FROM an Irish historical perspective, they may look like isolated anachronisms. From a British one, they look like reluctant forerunners, pushed out ahead to face questions - what will it mean to be British in the 21st century? - that the main body has been avoiding.

This is why, for instance, it is useless to tell unionists as John Hume - and Irish post-nationalists so often do - that they should forget about questions of sovereignty and embrace the new Europe where sovereignty is, in any case, pooled. The Scottish political theorist, Tom Nairn, has pointed out recently that asking people to abandon old-fashioned notions of sovereignty is all very well, but that you can't give away what you don't have.

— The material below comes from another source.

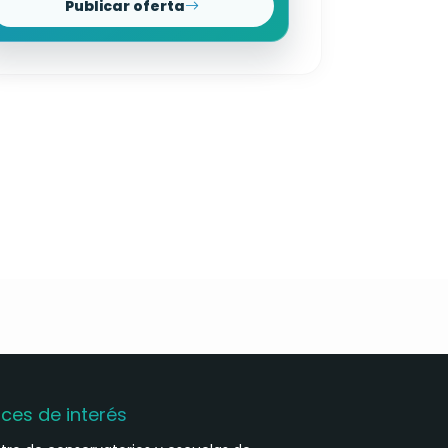
Publicar oferta
aces de interés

And the fact is that Ulster unionists don't possess a simple, clear sovereignty which they can bring to the European table. Europe, as the Conservative Party discovered in the process of tearing itself apart, does not provide an easy way of avoiding the British question. In asking unionists to negotiate a new future for themselves, the world is asking them, essentially, to re-invent Britishness in very difficult circumstances, when the English, the Scots and Welsh haven't managed to do it in relatively easy ones. The formidable nature of the task doesn't excuse their flight from it. But it does entitle them to two things.

One is that those of us brought up within Irish nationalism remember that we're not the only ones trying to cope with the collapse of an old national identity. We have to distinguish between bloody-minded intransigence and finding room to manoeuvre when you've been boxed into a corner. Unionists need space and nationalists have to provide it.

And the other entitlement of unionists is that British people watching the Apprentice Boys on the nine o'clock news refrain from throwing up their eyes at the antics of these quaint relics of history. For what they will be seeing are people who do not have the soft option of drifting cosily through the end of a British era. People who, on their own, are having to answer a question that their compatriots in Finchley and Fulham, in Liverpool and Leeds, are only beginning to ask. They will be seeing not just their own past but the first unsteady steps towards their own future.